No início de novembro, a líder kaiowá Marinalva Manoel, 27, foi assassinada a golpes de faca em Dourados (MS), duas semanas após ter participado do protesto em Brasília, pela regulamentação e demarcação das terras de sua tribo, uma área de 1.500 hectares, ocupada por uma empresa de cultivo de grama. Marinalva era casada e mãe de dois filhos e pertencia à comunidade Ñu Porã, um conjunto de barracos de lona onde moram 28 famílias kaiowás. A área está em processo avançado de demarcação, mas sofre pressão de fazendas vizinhas e até de um projeto de loteamento, devido estar próxima à zona urbana. Ainda segundo o site da Fundação, o número de regularizações de terras indígenas nunca foi tão baixo quanto no governo da presidenta Dilma.
Em relação à prática de trabalho forçado na zona rural, a Walk free, coletou assinaturas para que a PEC do Trabalho Escravo fosse aprovada sem alteração . A proposta de emenda constitucional 57A/1999 que prevê o confisco de propriedades em que esse crime for encontrado e sua destinação à reforma agrária ou a programas de habitação urbanos, foi aprovada pelo Senado Federal em 27 de maio de 2014.
O relatório da OIT também apresentou pontos preocupantes no Brasil, como a alta incidência de crianças e adolescentes trabalhando em serviços domésticos, no tráfico de drogas e no turismo sexual.
O relatório cita o Pacto Nacional pela Erradicação do Trabalho Escravo, assinado por mais de 300 empresas até o ano passado, como um passo importante no combate à prática de trabalho escravo no país, assim como a lista suja do trabalho escravo, divulgada pelo Ministério do Trabalho. O Brasil, juntamente com os Estados Unidos e Austrália, são os únicos que estão tomando medidas para eliminar o trabalho escravo na contratação pública e nas cadeias de fornecimento das empresas que atuam em seus países.
Embora a Organização Internacional do Trabalho (OIT) reconheça o Brasil como uma referência na luta contra a escravidão contemporânea e os dados coletados comprovem uma queda no número de casos em relação a 2013, que era de 210 mil pessoas submetidas ao trabalho escravo, é necessário uma legislação mais radical que combata, efetivamente, essa prática hedionda.
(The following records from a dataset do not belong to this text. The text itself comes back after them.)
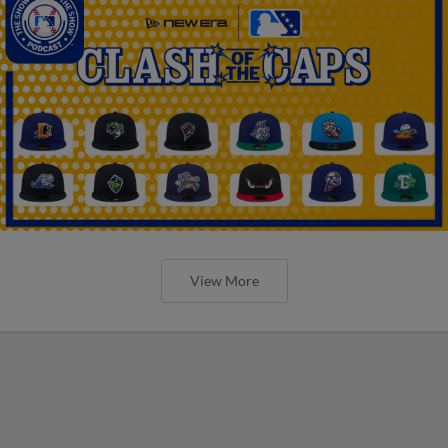
View More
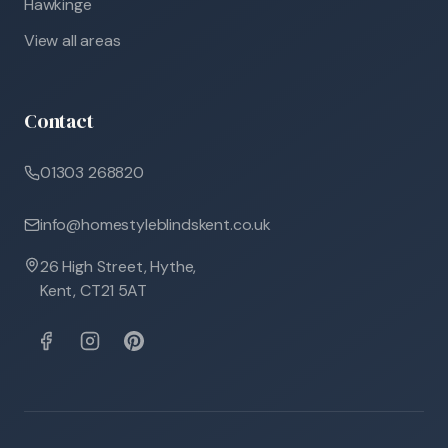
Hawkinge
View all areas
Contact
01303 268820
info@homestyleblindskent.co.uk
26 High Street, Hythe,
Kent, CT21 5AT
A queda, ainda que significativa, não é motivo para comemoração.
NO MUNDO
O Índice da Fundação Walk Free apresenta duas classificações para o número de pessoas em situação de escravidão:
Os países com a maior proporção de escravos em relação à população
Mauritânia: 4%
Uzbequistão: 3.97%
Haiti: 2.3%
Qatar: 1.36%
Índia: 1.14%
Os países com o maior número de escravos
Índia: 14.29 milhões
China 3,24 milhões
Paquistão: 2,06 milhões
Uzbequistão: 1,2 milhão
Rússia: 1,05 milhão
O aumento de 20% nos casos apresentado pelo relatório em relação a 2013, deve-se à mudança e melhoria da metodologia e não o aumento geral da prática. A nova metodologia mapeia os casos de escravidão à moda antiga e, principalmente o que se convencionou chamar de trabalho escravo contemporâneo ou moderno.
Os casos comprovados de escravidão pelo mundo não diferem muito de um país para o outro. São pessoas vítimas de trabalho forçado, por violência ou por dívida, tráfico humano, exploração sexual e casamentos forçados. A vulnerabilidade dessas pessoas deve-se à sua situação de pobreza, falta de conhecimentos e educação formal, algumas devido a cultura da sociedade em que vivem, por serem imigrantes, dentro ou fora de seu local de origem, que se vêem obrigados a cumprir contratos ilegais de trabalho. Essas pessoas se submetem a qualquer tipo de trabalho, têm sua liberdade cerceada e aceitam a exploração em troca de um pouco de dinheiro ou comida.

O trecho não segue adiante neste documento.